→ Source records:

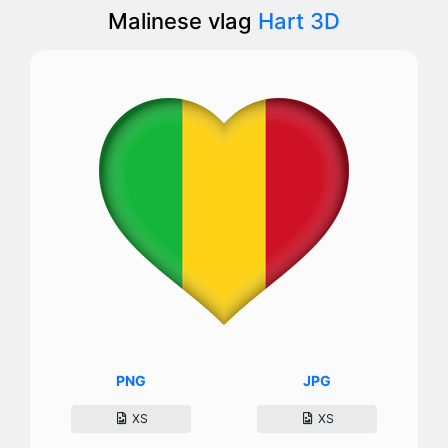
Malinese vlag
Hart 3D
PNG
JPG
XS
XS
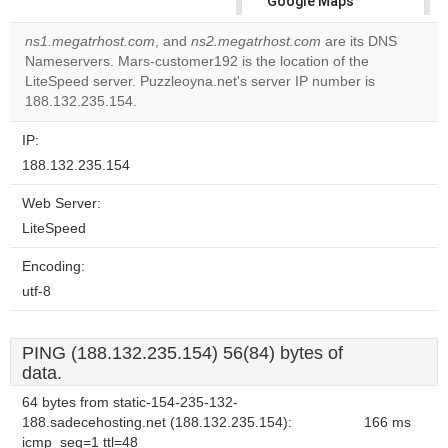
Google Maps
correctly.
ns1.megatrhost.com
, and
ns2.megatrhost.com
are its DNS
Nameservers. Mars-customer192 is the location of the
Do you
OK
LiteSpeed server. Puzzleoyna.net's server IP number is
own this
website?
188.132.235.154.
IP:
188.132.235.154
Web Server:
LiteSpeed
Encoding:
utf-8
PING (188.132.235.154) 56(84) bytes of
data.
64 bytes from static-154-235-132-
188.sadecehosting.net (188.132.235.154):
166 ms
icmp_seq=1 ttl=48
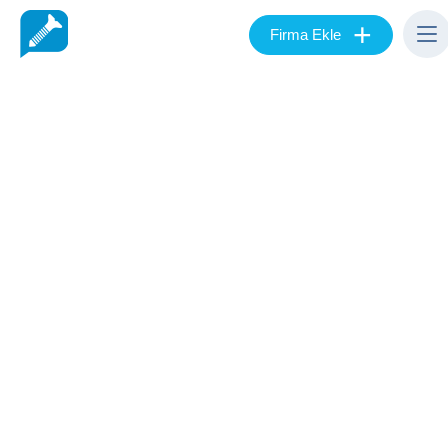
+
Firma Ekle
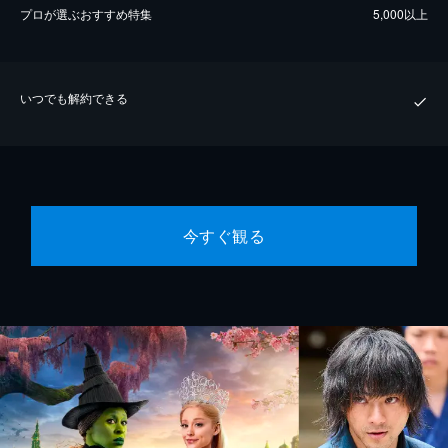
プロが選ぶおすすめ特集
5,000以上
いつでも解約できる
今すぐ観る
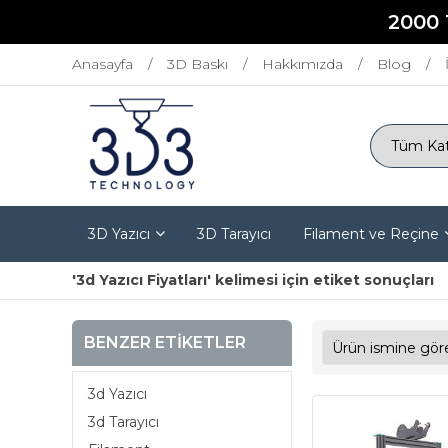
2000 
Anasayfa
3D Baskı
Hakkımızda
Blog
3D Yazıcı
3D Tarayıcı
Filament ve Reçine
'3d Yazıcı Fiyatları' kelimesi için etiket sonuçları
BENZER ETIKETLER
3d Yazıcı
3d Tarayıcı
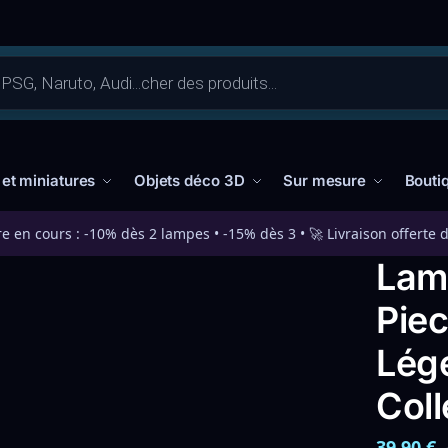
 et miniatures
Objets déco 3D
Sur mesure
Bouti
re en cours : -10% dès 2 lampes • -15% dès 3 • 🚀 Livraison offerte 
Lam
Piec
Lég
Col
39,90
€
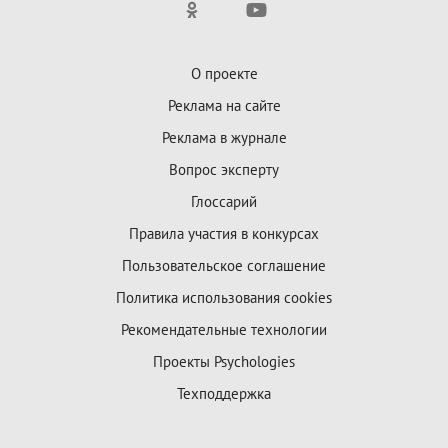
О проекте
Реклама на сайте
Реклама в журнале
Вопрос эксперту
Глоссарий
Правила участия в конкурсах
Пользовательское соглашение
Политика использования cookies
Рекомендательные технологии
Проекты Psychologies
Техподдержка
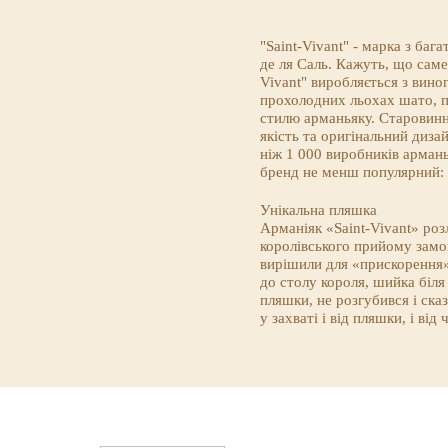
"Saint-Vivant" - марка з ба
де ля Саль. Кажуть, що саме
Vivant" виробляється з вино
прохолодних льохах шато, п
стилю арманьяку. Старовинні
якість та оригінальний диза
ніж 1 000 виробників арман
бренд не менш популярний: 
Унікальна пляшка
Арманіяк «Saint-Vivant» роз
королівського прийому замо
вирішили для «прискорення»
до столу короля, шийка біля
пляшки, не розгубився і сказ
у захваті і від пляшки, і від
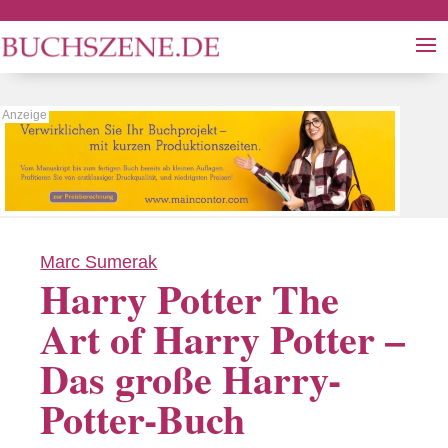
Marc Sumerak
Harry Potter The
Art of Harry Potter –
Das große Harry-
Potter-Buch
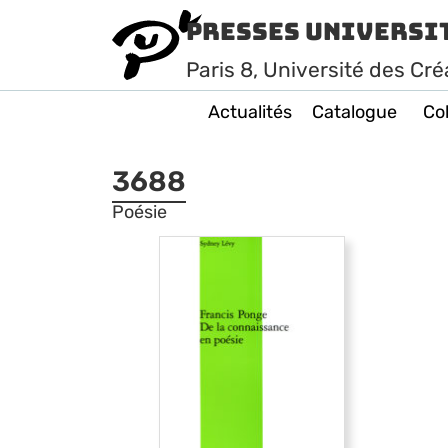
Presses Universi
Paris
8
, Université des Cré
Actualités
Catalogue
Col
3688
Poésie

→ Your assignment:
Which of the lines above carry the string "Yazıcı"? Pick them out and copy them.

→ Exercise result:
3D Yazıcı
'3d Yazıcı Fiyatları' kelimesi için etiket sonuçları
3d Yazıcı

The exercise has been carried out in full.